We left the gallery together that night and headed straight to his bed.
Reckless. That’s what I called it then, what I know it to be with even more certainty after all this time and heartache later.
But that night isn’t the beginning Nick is taking me back to. I realize this as he continues farther into the gallery, toward a darkened hallway away from the main exhibition area.
I can sense there is something more that I don’t know, something bigger. Something I may not want to see any more than he seems eager to show me.
At the end of the hall we reach a closed door with a small metal sign marked PRIVATE.
Nick stops here and glances at me. “I haven’t been in here in almost two years. No one has.”
For the first time, I see doubt in his eyes.
I see shame.
I don’t know what lurks behind the door to this room, but based on his bleak expression I’m already dreading what I’ll find. “Nick, please. You’re scaring me. Tell me what this is about.”
“The truth.”
There is a keypad panel on the wall. He taps a five-digit code and I hear a soft snick as the lock disengages. I don’t move, can hardly draw air into my lungs as he opens the door then walks inside the pitch-dark room.
I take a hesitant step behind him just as he flicks on the lights.
Bright fluorescents burst to life overhead. My vision goes white momentarily, shocked by the sudden explosion of light in the darkness.
And then another kind of shock settles over me.

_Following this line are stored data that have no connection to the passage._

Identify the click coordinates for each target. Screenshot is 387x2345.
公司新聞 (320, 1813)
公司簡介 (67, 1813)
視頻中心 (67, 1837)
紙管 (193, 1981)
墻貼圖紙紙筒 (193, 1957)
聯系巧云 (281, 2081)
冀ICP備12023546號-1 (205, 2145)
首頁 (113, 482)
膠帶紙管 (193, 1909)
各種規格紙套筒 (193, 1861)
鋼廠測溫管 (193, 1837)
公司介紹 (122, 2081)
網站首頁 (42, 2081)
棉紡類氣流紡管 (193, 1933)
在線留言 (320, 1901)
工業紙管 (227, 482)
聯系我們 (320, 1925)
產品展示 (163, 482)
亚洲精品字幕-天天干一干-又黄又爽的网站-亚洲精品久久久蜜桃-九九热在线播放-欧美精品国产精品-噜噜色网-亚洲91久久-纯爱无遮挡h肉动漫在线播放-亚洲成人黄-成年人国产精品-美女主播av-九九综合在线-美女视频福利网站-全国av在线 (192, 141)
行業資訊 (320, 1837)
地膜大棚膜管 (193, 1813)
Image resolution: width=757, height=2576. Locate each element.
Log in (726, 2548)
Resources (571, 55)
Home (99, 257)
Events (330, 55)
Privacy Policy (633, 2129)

The room is a small private office. At least it appears it had been at one time. A cherry-wood desk lies broken, upturned in the center of the room. The chair that likely used to sit behind it has been savaged, too, little more than a splintered heap of tinder amid a sea of scattered paper, books, and smashed objets d’art.

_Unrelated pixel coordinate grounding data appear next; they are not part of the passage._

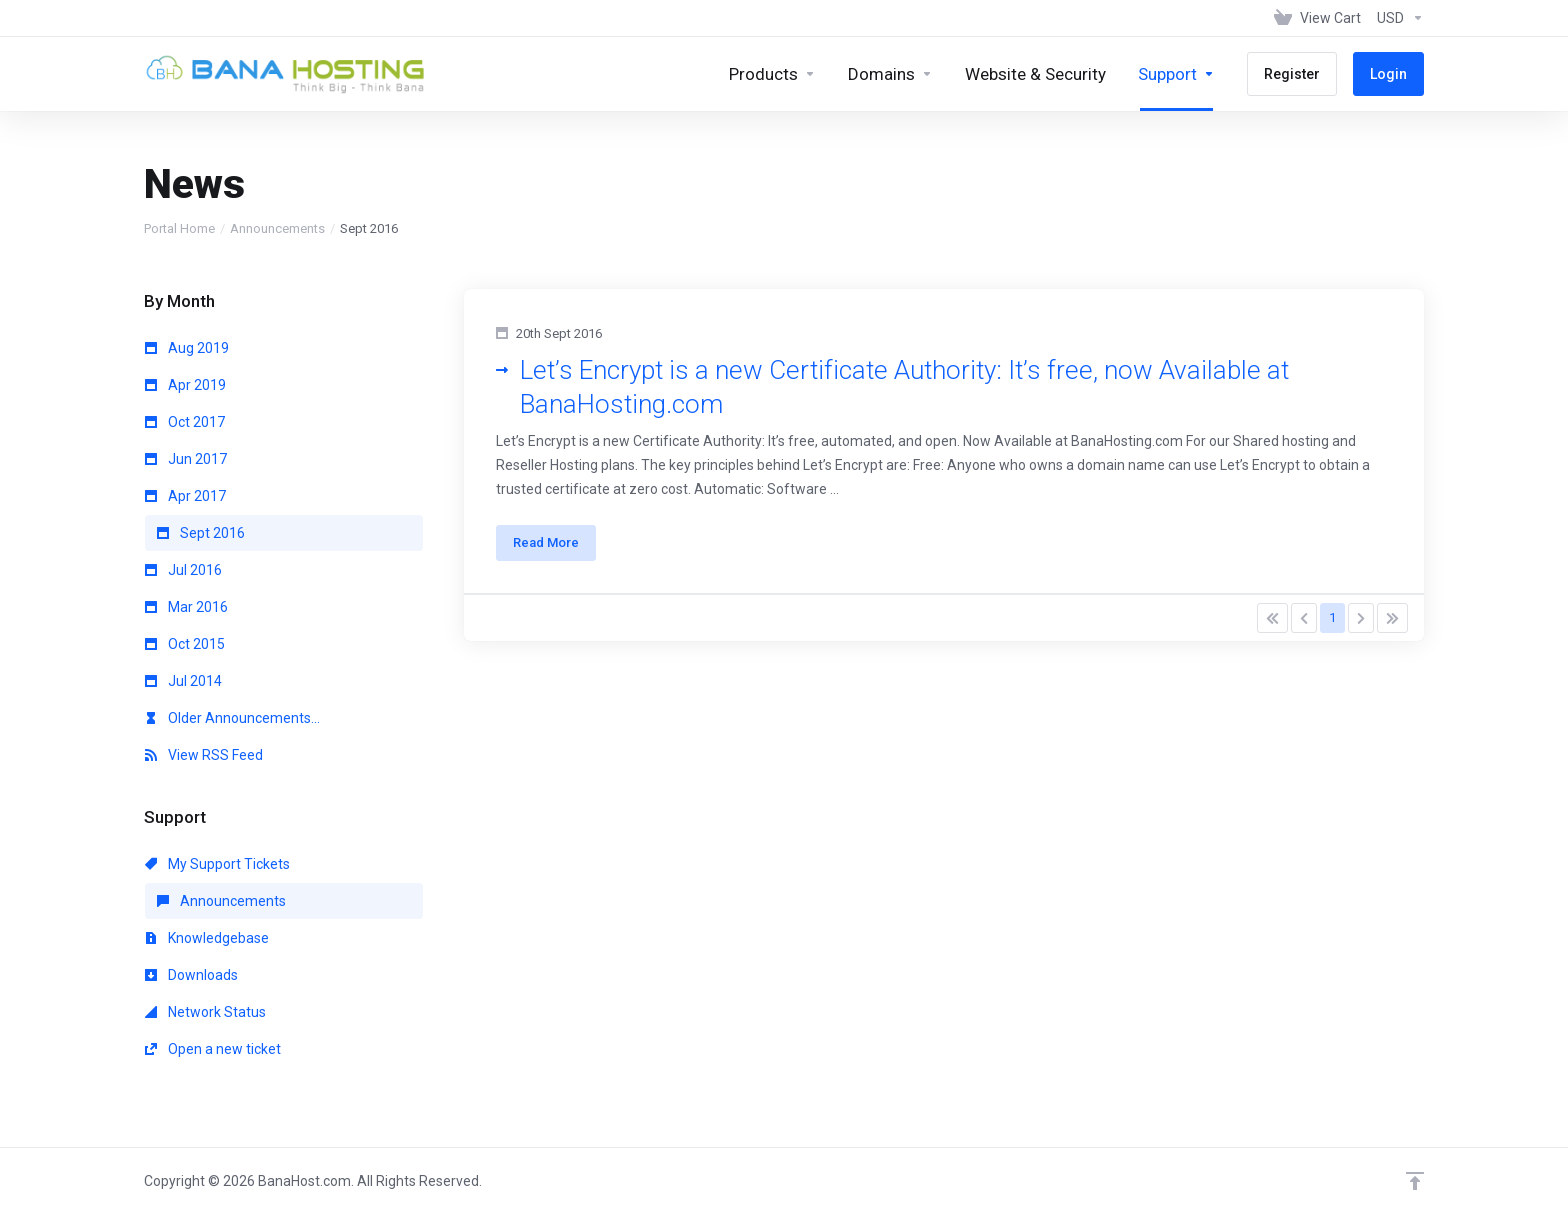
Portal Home (179, 228)
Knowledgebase (207, 938)
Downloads (191, 975)
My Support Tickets (217, 864)
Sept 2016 (201, 533)
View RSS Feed (204, 755)
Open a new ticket (213, 1049)
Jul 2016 (183, 570)
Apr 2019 (185, 385)
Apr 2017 (185, 496)
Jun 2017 (186, 459)
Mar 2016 (186, 607)
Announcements (277, 228)
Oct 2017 (185, 422)
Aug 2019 (187, 348)
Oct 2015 (185, 644)
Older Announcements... (232, 718)
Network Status (205, 1012)
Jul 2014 (183, 681)
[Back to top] (1415, 1181)
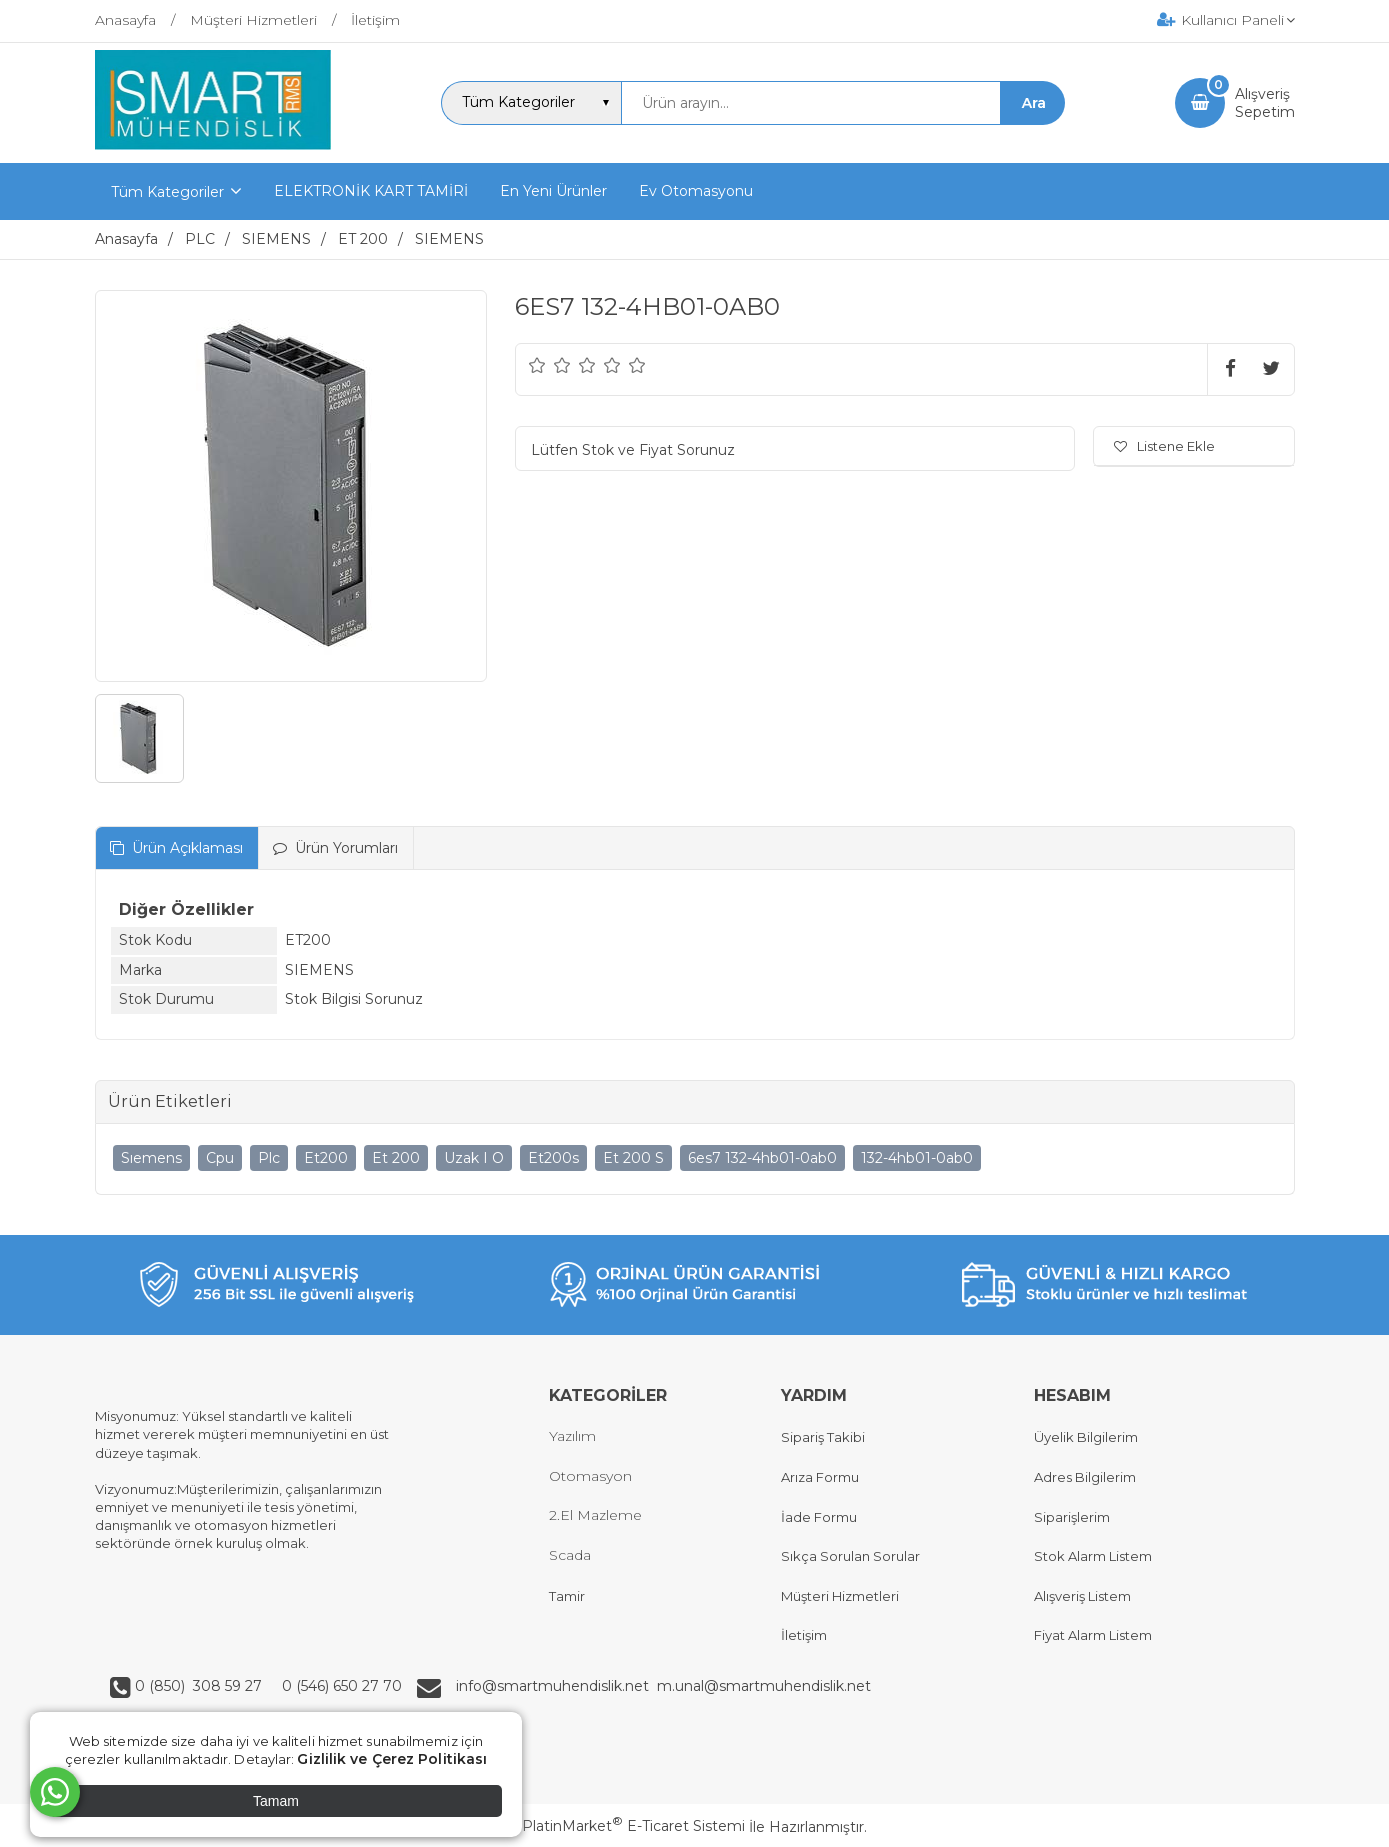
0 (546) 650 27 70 (340, 1686)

Paint covers everything. Everywhere I look, violent splashes of red and black and a dozen other dark colors have congealed and dried wherever they were thrown. There is so much rage in this room, so much wreckage, I can’t hold back my gasp as I take it all in.
And then I see it.
The easel tilted drunkenly in the far corner of all this savagery.
A canvas barely clings to its perch on the wooden stand. It, too, has been brutalized.
Beneath the furious brush marks that strive to conceal it is a painting rendered in crude, halting movement. There is no finesse in the half-completed work, only frustration. It’s been abandoned. Aborted.
Ruthlessly destroyed.
Just like the rest of this room.
At my side, Nick watches me absorb the totality of the destruction before me.
“You did this.” I look at him in question, struggling to reconcile the strong, powerful man next to me and the utter lack of control manifested in this space.
I can’t fathom the despair, the hopelessness.
He moves away from me, deeper into the awful time capsule of violence and ruin. “I don’t recall what made me decide to come here that night,” he says, his voice toneless, his spine rigid. “It was late. I was drunk.”
As he speaks, I notice the empty liquor bottle nestled among the debris. Not the high-brow single malt whisky I’ve seen him drink from time to time, but a cheap fifth of rotgut that likely didn’t cost him more than twenty dollars.
He pivots, raking his palm over the top of his dark hair as he surveys the room. “Evidently, I decided it was a good night to paint. You can see how well that went.”
He chuckles humorlessly and holds up his scarred right hand, the one he nearly lost many years ago during an argument with his father. That careless altercation when Nick was eighteen—and whatever spurred it—isn’t something he has shared with me in any great detail. All I know is that in the end his father slammed him through a plate glass window.
Nick could have died. He was fortunate in that, but his injuries were horrific enough. Much of his arm and most of the tendons in his hand were shredded. The hand Nick used to paint with ruined in one irreparable moment.